Bachelor’s: At this level, there are specializations or concentrations to choose, such as the application of math or the teaching of the subject. Within the teaching route, there are further specialties depending on what academic level you wish to teach. For example, teaching math in grades K-6 or high school, or possibly at the community college level.
Master’s: At this graduate level, the areas of specialization are too numerous to mention. You can take degrees in anything from Financial Mathematics, Applied Mathematics, Economics, Mathematical Engineering, Computational Science, Education, and Applied Statistics. A typical master’s program (non-educational) will involve basic courses in real analysis, complex analysis, and linear algebra, followed by other fundamental courses such as probability, scientific computing, and differential equations. Check out our ranking of the top online master’s degrees in mathematics for more information.
Doctorate: There are online Ph.D. programs in Mathematics and Statistics, which may suit the working professional. Generally, prospective applicants to a Ph.D. math degree program must already have a master’s degree in that area, whether this is a Master of Science in Math or MS in Statistics. There are doctoral degrees devoted to mathematics education that usually require a master’s degree in mathematics, mathematics education, or a related field. If this degree is your ambition, then you may want to check with the admission’s department of prospective schools. Not all doctoral programs necessitate a master’s degree.

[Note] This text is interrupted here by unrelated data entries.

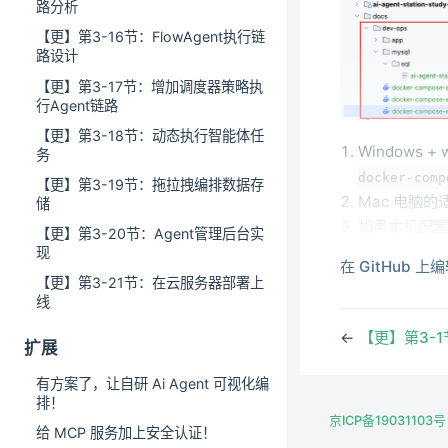
路分析
【更】第3-16节：FlowAgent执行链
路设计
【更】第3-17节：增加调度器策略执
行Agent链路
【更】第3-18节：动态执行智能体任
Windows 
务
docker-comp
【更】第3-19节：拖拉拽编排数据存
Mac 电脑
储
如果本机配
【更】第3-20节：Agent管理后台实
便。云服务
现
在 GitHub 上
【更】第3-21节：在云服务器部署上
线
环境安装后就
←
【更】第3-1
扩展
有方案了，让自研 Ai Agent 可视化编
排！
京ICP备19031103号
给 MCP 服务加上安全认证！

A degree in mathematics is about diversity. The college programs are as multifarious as the career opportunities for those with a math degree from any level. When contemplating your career, according to the U.S. Bureau of Labor Statistics (BLS), the highest median salary does not equate to the highest degree level. As of May 2016, the median annual wage for mathematicians was $81,750. The highest-paying category was for actuaries whose median income was $100,610 with a Bachelor’s degree. Mathematicians and statisticians followed at $81,950 with a Master’s degree. More importantly, the BLS projects the job growth to be 33% through 2026 or 13,300 mathematician/statistician jobs added/changed over a ten-year period.